Australians are living longer, healthier lives, and retirement is a time filled with exciting possibilities. But to make the most of your golden years, financial security is key. Did you know that even a small difference in fees charged by your superannuation fund can add up to a significant difference in your retirement savings?
Superannuation, or “super” for short, is a long-term savings plan designed to help Australians build a comfortable retirement. Throughout your working life, super contributions are made from your salary into your super fund, where it’s invested to grow over time.
In Australia, you generally have the right to choose your own super fund. Your employer will usually give you a “standard choice form” when you start a new job. This form allows you to select your preferred super fund, stick with your existing fund, or choose the employer’s default fund.
However, there are some exceptions. If you were a new employee starting before November 1, 2021, and you did not provide details of an existing fund, your employer may be paying your super into a default fund they have chosen. It’s always best to check your payslip and with your employer to understand how your super is being handled.
By taking charge of your super fund now, you can ensure it’s working hard for you and helping you achieve your retirement goals.
Signs You Might Benefit from a Super Switch
We’ve explored key factors to consider when assessing your superannuation. Now, let’s identify some situations where reviewing your current fund might be beneficial:
- Multiple Super Accounts: Having multiple super accounts can lead to unnecessary fees. Consolidating your super into a single fund simplifies management and potentially reduces costs. However, sometimes, there are good reasons to have multiple superannuation accounts. For example, the additional account/s may have insurance cover you want to retain. Consult a financial advisor to learn more.
- High Fees: Fees can erode your long-term savings. If your current fund has high fees compared to industry benchmarks, exploring lower-cost options like industry or public sector super funds could be advantageous.
- Underperforming Investment Strategy: While past performance isn’t a guarantee of future results, a super fund consistently lagging behind industry benchmarks might warrant investigation. Consider exploring funds with a strong track record of growth.
- Mismatch with Your Risk Profile: Your risk tolerance and investment goals evolve throughout your life. If your current super’s investment style doesn’t align with your current risk appetite, a switch to a more suitable option might be advisable.

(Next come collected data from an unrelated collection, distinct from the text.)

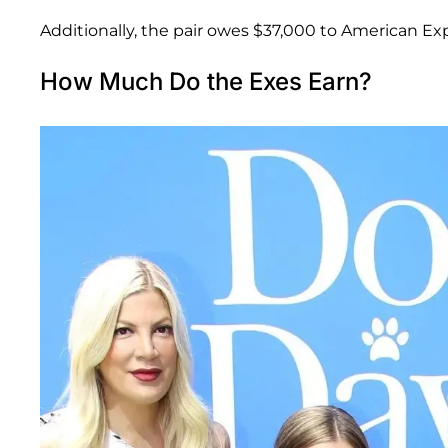
Additionally, the pair owes $37,000 to American E
How Much Do the Exes Earn?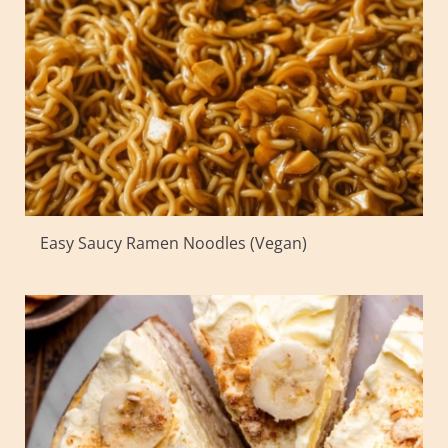
Easy Saucy Ramen Noodles (Vegan)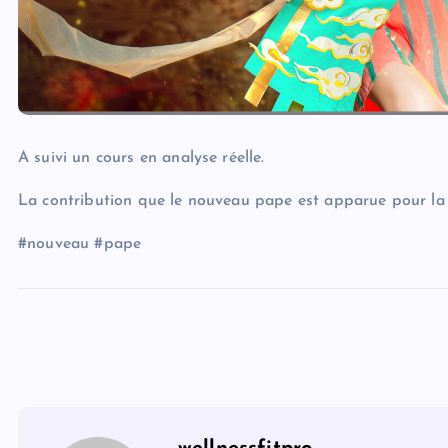
A suivi un cours en analyse réelle.
La contribution que le nouveau pape est apparue pour la 
#nouveau #pape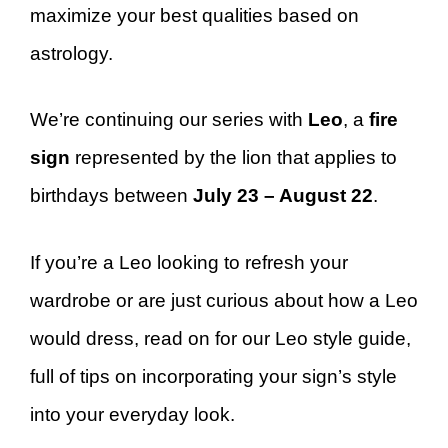
maximize your best qualities based on
astrology.
We’re continuing our series with
Leo
, a
fire
sign
represented by the lion that applies to
birthdays between
July 23 – August 22
.
If you’re a Leo looking to refresh your
wardrobe or are just curious about how a Leo
would dress, read on for our Leo style guide,
full of tips on incorporating your sign’s style
into your everyday look.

Keeping Costs Low: Optimising Your Super Fees
Fees associated with your superannuation can have a significant impact on your long-term savings. Let’s talk about these fees and explore some strategies for potentially reducing their impact:
Understand Fee Structures
Superannuation fees can be charged as a percentage of your account balance or as a flat fee. Percentage-based fees can grow over time as your balance increases. Flat fees remain constant regardless of your balance. Being aware of these structures allows you to make informed decisions.
Compare Super Funds
The Australian Taxation Office (ATO) has an online comparison tool that lets you compare MySuper products based on fees. Comparing super funds with such tools can help you identify potentially lower-cost options with a strong track record.
Explore Lower-Cost Alternatives
Industry super funds and public sector funds are often known for their competitive fee structures. These funds operate with a member-owned focus, potentially resulting in lower fees compared to some for-profit institutions. Researching these alternatives could result in significant cost savings, and potentially a larger nest egg at retirement.